Set down exactly each line of the entries below, beginning at the one that contains "Refuser (1294, 903)" and ending at the last, and no others.

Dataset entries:
::::
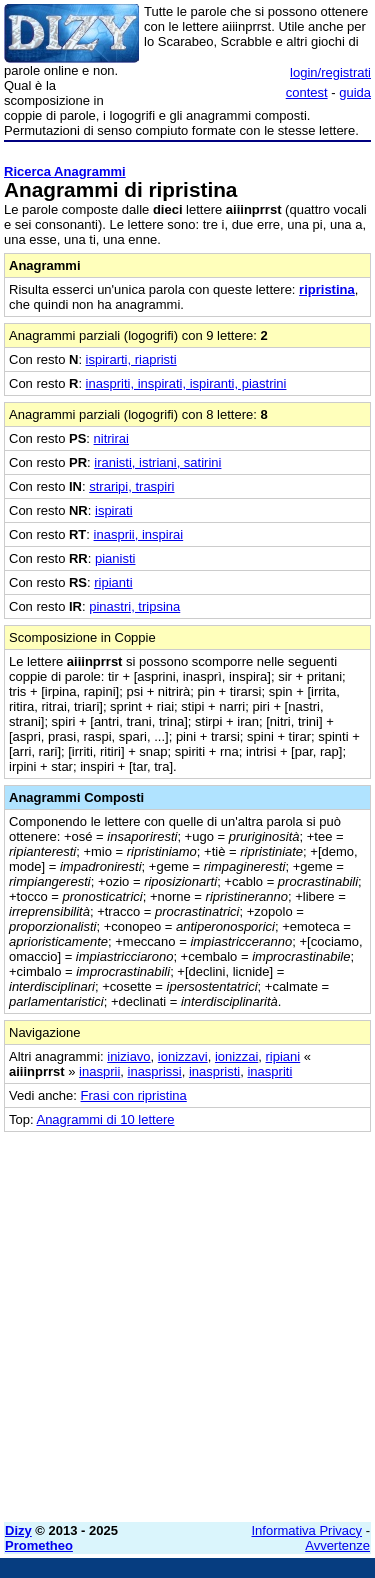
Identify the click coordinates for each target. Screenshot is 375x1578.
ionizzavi (183, 1056)
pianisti (115, 558)
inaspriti (269, 1071)
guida (355, 92)
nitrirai (111, 438)
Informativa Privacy (307, 1530)
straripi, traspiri (131, 486)
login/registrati (330, 72)
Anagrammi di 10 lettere (105, 1119)
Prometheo (39, 1545)
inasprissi (155, 1071)
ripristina (327, 289)
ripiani (283, 1056)
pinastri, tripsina (134, 606)
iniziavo (128, 1056)
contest (307, 92)
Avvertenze (337, 1545)
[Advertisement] (187, 1319)
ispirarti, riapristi (131, 359)
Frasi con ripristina (134, 1095)
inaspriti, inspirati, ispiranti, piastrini (186, 383)
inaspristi (214, 1071)
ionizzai (236, 1056)
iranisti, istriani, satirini (157, 462)
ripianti (113, 582)
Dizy (18, 1530)
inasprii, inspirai (139, 534)
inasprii (99, 1071)
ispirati (114, 510)
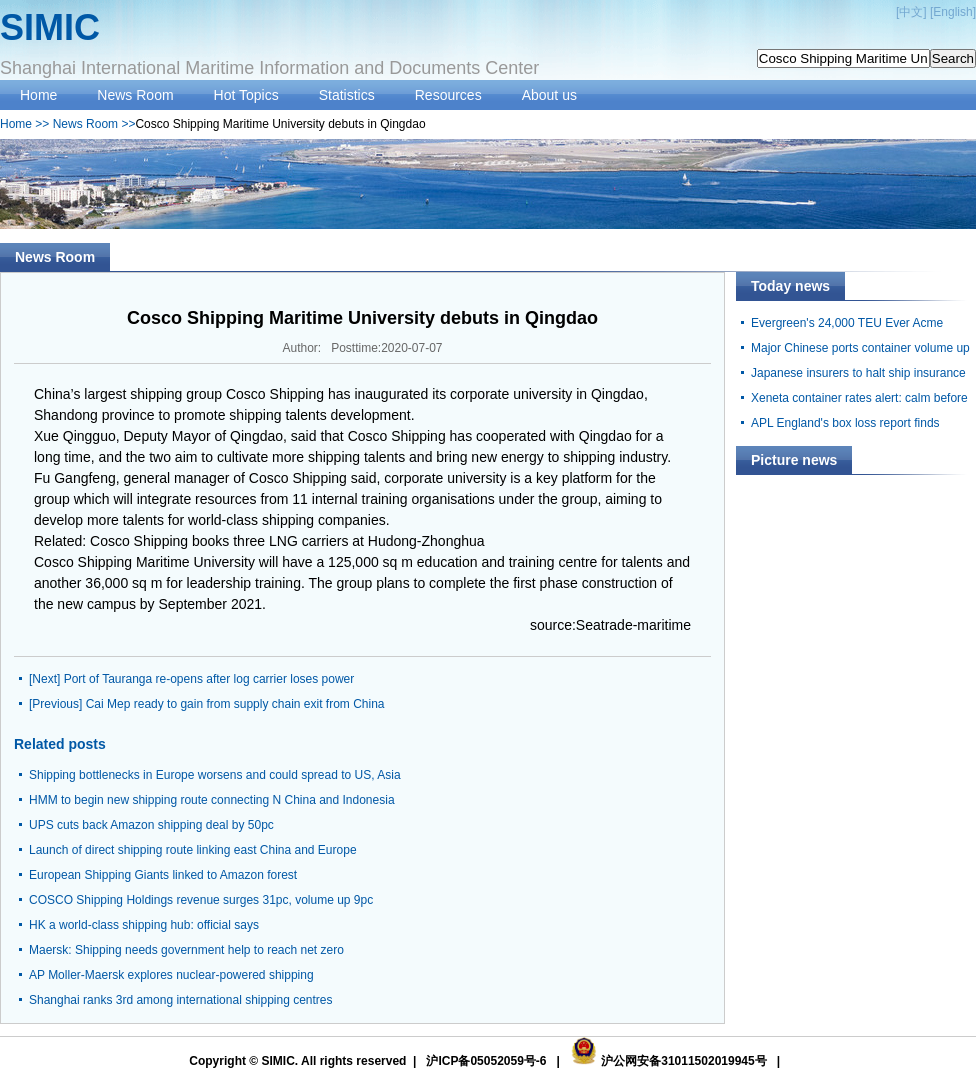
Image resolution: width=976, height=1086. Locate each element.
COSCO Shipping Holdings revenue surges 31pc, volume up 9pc (201, 900)
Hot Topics (246, 95)
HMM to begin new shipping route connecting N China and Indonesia (212, 800)
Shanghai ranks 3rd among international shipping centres (181, 1000)
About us (549, 95)
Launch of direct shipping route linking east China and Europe (193, 850)
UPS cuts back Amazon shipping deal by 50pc (151, 825)
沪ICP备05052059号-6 (486, 1061)
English (952, 12)
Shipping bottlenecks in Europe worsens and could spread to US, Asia (215, 775)
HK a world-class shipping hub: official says (144, 925)
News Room (135, 95)
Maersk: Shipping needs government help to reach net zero (186, 950)
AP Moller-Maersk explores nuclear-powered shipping (171, 975)
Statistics (347, 95)
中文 (911, 12)
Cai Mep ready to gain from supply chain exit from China (235, 704)
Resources (448, 95)
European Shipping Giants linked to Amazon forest (163, 875)
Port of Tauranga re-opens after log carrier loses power (209, 679)
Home (38, 95)
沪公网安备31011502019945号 (683, 1061)
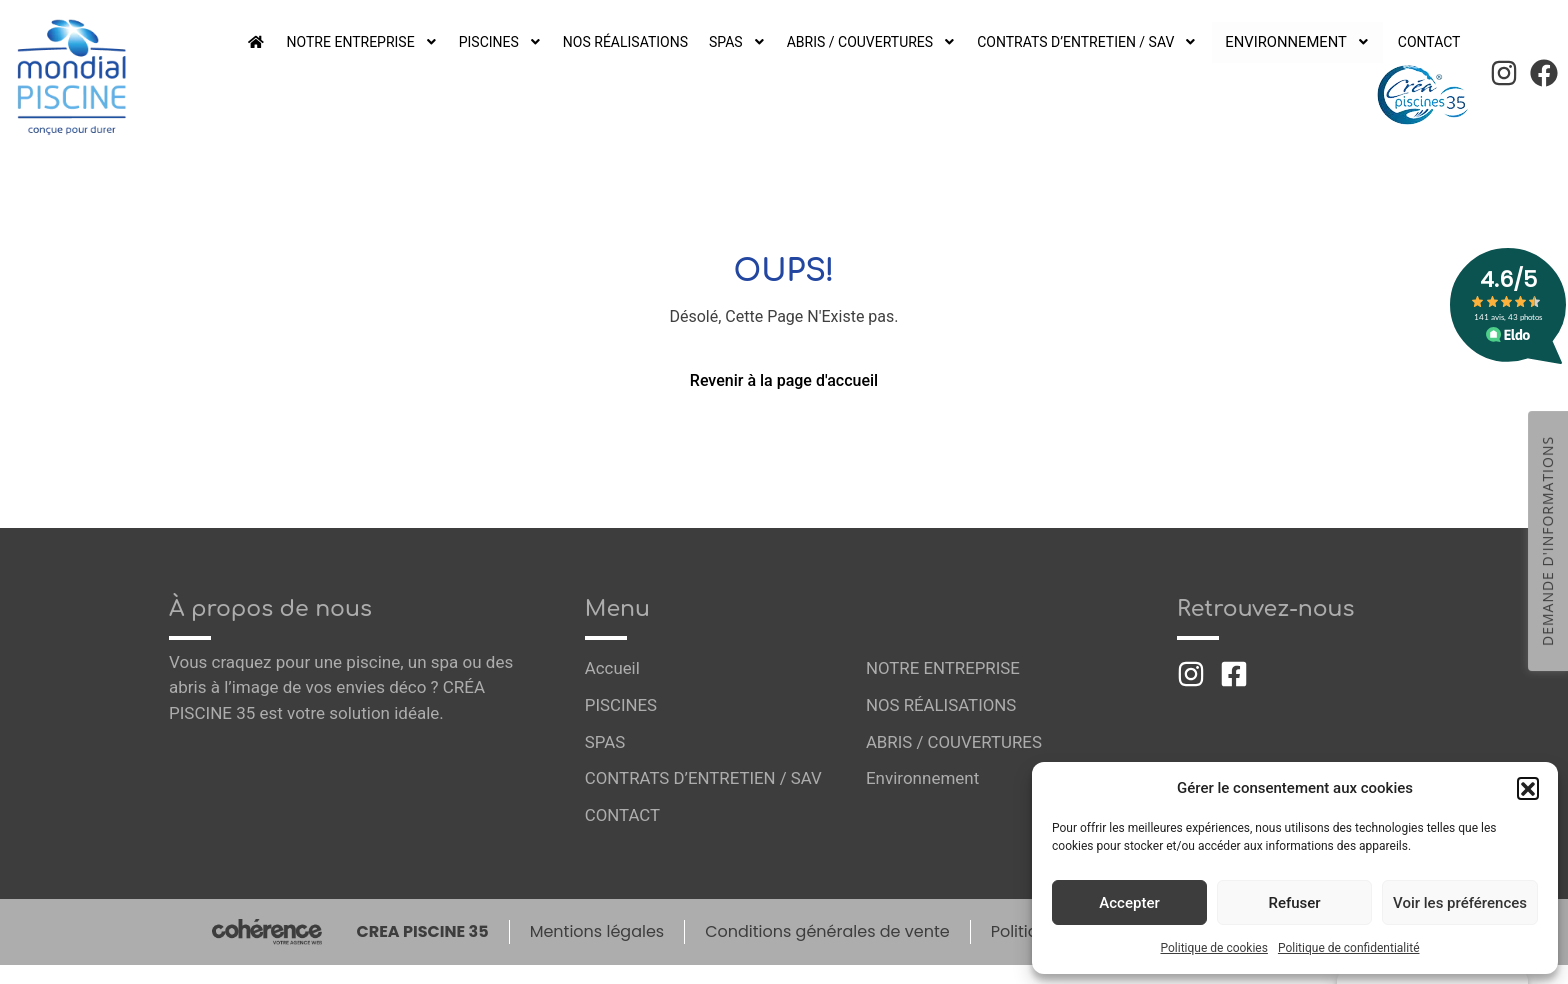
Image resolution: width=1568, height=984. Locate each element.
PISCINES (501, 42)
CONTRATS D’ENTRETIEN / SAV (1100, 42)
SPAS (744, 42)
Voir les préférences (1460, 903)
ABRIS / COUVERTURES (880, 42)
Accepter (1129, 903)
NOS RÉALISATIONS (629, 42)
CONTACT (1427, 42)
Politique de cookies (1214, 948)
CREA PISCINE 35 (420, 932)
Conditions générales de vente (827, 932)
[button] (1528, 788)
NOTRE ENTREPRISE (359, 42)
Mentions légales (595, 932)
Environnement (1303, 42)
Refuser (1294, 903)
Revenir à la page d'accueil (784, 380)
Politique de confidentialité (1349, 948)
::::
● Reply to the task
Refuser (1294, 903)
Revenir à la page d'accueil (784, 380)
Politique de confidentialité (1349, 948)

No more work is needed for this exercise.